## Requirement
Each line below from the "Image is 380x400." line through the "Image is 720×1558." line, those two included, must be restated word for word; the pictures must not be.

——————

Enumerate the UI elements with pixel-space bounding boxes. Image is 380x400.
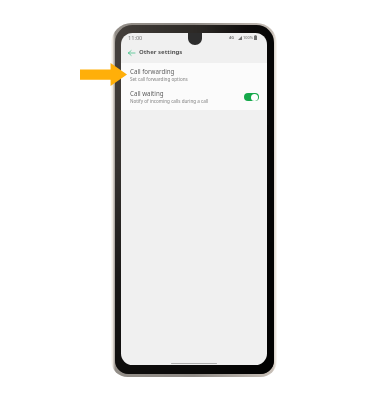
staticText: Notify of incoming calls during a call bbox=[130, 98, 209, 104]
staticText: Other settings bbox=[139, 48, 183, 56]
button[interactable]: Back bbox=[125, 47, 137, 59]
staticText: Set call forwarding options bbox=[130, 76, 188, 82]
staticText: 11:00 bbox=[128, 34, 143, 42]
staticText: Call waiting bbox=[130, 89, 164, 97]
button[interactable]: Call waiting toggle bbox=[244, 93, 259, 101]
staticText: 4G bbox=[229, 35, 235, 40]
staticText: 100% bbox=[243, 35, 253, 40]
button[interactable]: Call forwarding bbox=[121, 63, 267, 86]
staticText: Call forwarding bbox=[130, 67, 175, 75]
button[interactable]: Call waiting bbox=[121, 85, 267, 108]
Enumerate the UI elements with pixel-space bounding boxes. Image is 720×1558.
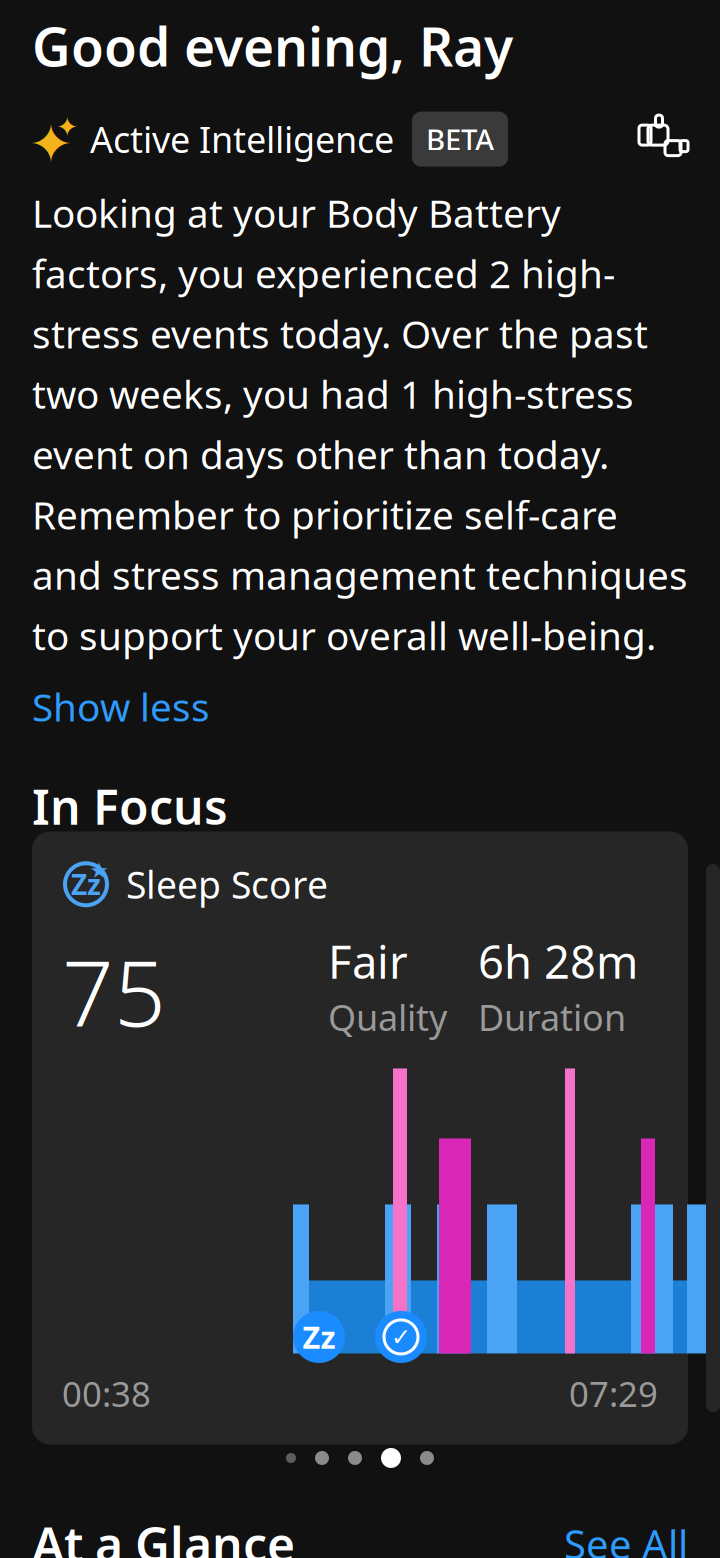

——————

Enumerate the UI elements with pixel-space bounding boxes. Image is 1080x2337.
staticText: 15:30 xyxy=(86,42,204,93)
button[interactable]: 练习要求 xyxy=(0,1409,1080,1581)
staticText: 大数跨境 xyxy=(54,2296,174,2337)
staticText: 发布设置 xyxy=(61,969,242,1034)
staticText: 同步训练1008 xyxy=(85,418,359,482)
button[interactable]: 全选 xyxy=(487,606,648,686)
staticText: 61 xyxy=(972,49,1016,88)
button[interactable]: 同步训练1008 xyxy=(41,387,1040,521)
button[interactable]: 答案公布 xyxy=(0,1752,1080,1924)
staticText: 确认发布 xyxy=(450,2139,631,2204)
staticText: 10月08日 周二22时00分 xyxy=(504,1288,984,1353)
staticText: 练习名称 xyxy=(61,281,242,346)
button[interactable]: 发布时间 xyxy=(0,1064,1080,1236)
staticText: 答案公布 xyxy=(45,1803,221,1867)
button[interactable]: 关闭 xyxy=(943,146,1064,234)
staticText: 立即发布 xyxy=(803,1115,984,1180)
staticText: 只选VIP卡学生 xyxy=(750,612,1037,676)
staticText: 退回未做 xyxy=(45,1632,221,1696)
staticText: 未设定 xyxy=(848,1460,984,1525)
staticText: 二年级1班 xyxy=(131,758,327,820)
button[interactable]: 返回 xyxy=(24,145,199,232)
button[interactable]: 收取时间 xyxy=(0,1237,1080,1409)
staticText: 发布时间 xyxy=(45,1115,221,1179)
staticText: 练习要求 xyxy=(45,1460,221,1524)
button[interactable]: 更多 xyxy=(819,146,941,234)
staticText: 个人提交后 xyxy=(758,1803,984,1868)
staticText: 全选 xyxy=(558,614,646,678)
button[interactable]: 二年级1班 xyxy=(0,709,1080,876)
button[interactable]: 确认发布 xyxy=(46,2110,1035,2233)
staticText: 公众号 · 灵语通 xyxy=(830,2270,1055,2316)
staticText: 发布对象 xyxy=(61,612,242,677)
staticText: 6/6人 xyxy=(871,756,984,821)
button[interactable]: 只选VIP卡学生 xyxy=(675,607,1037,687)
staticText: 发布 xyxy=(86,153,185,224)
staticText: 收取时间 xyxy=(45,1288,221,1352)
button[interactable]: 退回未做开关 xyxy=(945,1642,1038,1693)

——————

## Result for this task
Enumerate the UI elements with pixel-space bounding boxes. Image is 380x400.
staticText: Notify of incoming calls during a call bbox=[130, 98, 209, 104]
staticText: Other settings bbox=[139, 48, 183, 56]
button[interactable]: Back bbox=[125, 47, 137, 59]
staticText: Set call forwarding options bbox=[130, 76, 188, 82]
staticText: 11:00 bbox=[128, 34, 143, 42]
staticText: Call waiting bbox=[130, 89, 164, 97]
button[interactable]: Call waiting toggle bbox=[244, 93, 259, 101]
staticText: 4G bbox=[229, 35, 235, 40]
staticText: 100% bbox=[243, 35, 253, 40]
button[interactable]: Call forwarding bbox=[121, 63, 267, 86]
staticText: Call forwarding bbox=[130, 67, 175, 75]
button[interactable]: Call waiting bbox=[121, 85, 267, 108]
Enumerate the UI elements with pixel-space bounding boxes. Image is 720×1558.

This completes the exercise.